Variety is the spice of life, and that statement certainly proves true for the second group of films I've seen at the London Film Festival.
First,A Girl Walks Home Alone At Night, the first ever Iranian vampire movie. It was beautiful and hypnotic with a brilliant performance from Sheila Vand as "The Girl". Set in Bad City, the kind of place where nobody comments on the ditch full of dead bodies on the edge of town, it's dark, mysterious, creepy and often funny, making you question ideas of good and evil and the kind of film that will have you talking for hours after. Want two more things that make this movie a must-see? It contains the best performance by a cat in the history of cinema, and a very different role for Marshall Manesh, aka Ranjit from How I Met Your Mother. As if all that wasn't enough, the director, Ana Lily Amirpour was brilliant at the Q&A and is producing a graphic novel to accompany the film which is bound to be amazing.

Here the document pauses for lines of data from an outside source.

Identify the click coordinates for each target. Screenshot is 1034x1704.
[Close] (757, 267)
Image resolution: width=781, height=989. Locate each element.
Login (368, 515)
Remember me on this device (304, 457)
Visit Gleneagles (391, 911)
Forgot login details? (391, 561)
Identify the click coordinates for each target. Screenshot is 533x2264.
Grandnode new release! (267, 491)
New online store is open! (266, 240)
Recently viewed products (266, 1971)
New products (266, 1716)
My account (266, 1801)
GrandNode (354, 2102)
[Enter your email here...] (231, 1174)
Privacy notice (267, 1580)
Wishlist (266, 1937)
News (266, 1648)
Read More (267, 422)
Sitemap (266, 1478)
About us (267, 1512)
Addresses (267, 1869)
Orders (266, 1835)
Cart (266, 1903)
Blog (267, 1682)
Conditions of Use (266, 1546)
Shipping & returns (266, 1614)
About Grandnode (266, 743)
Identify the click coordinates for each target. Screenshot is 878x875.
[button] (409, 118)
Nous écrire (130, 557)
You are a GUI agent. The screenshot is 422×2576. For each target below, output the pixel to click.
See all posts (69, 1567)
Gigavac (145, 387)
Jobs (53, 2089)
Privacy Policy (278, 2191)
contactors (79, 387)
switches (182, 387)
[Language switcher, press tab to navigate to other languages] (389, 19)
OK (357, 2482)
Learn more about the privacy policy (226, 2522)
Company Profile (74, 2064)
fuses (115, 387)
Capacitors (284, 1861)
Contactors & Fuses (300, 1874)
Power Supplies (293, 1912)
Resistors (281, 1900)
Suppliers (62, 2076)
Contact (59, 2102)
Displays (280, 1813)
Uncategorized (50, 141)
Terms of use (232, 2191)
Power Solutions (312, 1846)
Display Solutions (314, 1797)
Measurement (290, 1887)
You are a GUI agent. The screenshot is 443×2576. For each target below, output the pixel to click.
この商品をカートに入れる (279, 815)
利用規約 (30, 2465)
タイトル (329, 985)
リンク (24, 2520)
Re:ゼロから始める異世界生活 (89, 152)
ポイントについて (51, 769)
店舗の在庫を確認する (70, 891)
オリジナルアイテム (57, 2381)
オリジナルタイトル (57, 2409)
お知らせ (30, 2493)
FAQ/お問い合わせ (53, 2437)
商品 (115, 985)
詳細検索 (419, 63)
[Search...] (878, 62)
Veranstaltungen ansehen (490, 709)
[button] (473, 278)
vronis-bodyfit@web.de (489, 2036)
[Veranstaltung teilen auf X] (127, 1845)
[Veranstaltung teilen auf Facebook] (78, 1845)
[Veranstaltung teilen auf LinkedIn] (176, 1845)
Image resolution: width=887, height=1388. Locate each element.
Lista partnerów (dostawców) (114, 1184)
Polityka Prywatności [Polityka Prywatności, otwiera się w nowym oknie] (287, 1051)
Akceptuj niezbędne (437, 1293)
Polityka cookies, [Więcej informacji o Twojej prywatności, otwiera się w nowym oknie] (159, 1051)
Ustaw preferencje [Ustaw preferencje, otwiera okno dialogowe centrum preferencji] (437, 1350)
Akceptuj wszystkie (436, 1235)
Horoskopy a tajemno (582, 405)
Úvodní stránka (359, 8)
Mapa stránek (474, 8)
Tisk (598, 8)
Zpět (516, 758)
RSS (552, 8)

Later that same day I went to a talk celebrating the twentieth birthday of Dreamworks, including interviews with producer Bonnie Arnold (Last of the Mohicans, Toy Story, How to Train Your Dragon) and a very excited Cressida Cowell (author of How to Train Your Dragon). It was really interesting to hear a bit about the process of turning a book into an animated film, and even more exciting to be part of the first audience in the world to see the first twenty minutes of Penguins of Madagascar, which was hilarious and I'll definitely attempt to find a late-night, child-free viewing when it comes out in December.
Finally, for this installment at least, I got old-school with Only Angels Have Wings, the greatest screen adventure of 1939, according to the poster. I've seen it before, most probably on a rainy afternoon when I should have been at school. It's so much fun. The romance between Cary Grant and Jean Arthur bubbles up beautifully in the background to a genuinely exciting story about pilots flying crazily dangerous missions just to keep their business alive (sometimes at the cost of themselves). If you've not seen it, give it a go. It was brilliant to watch on a big screen, even if it did give you an alarmingly clear view of Grant's distressingly short trousers.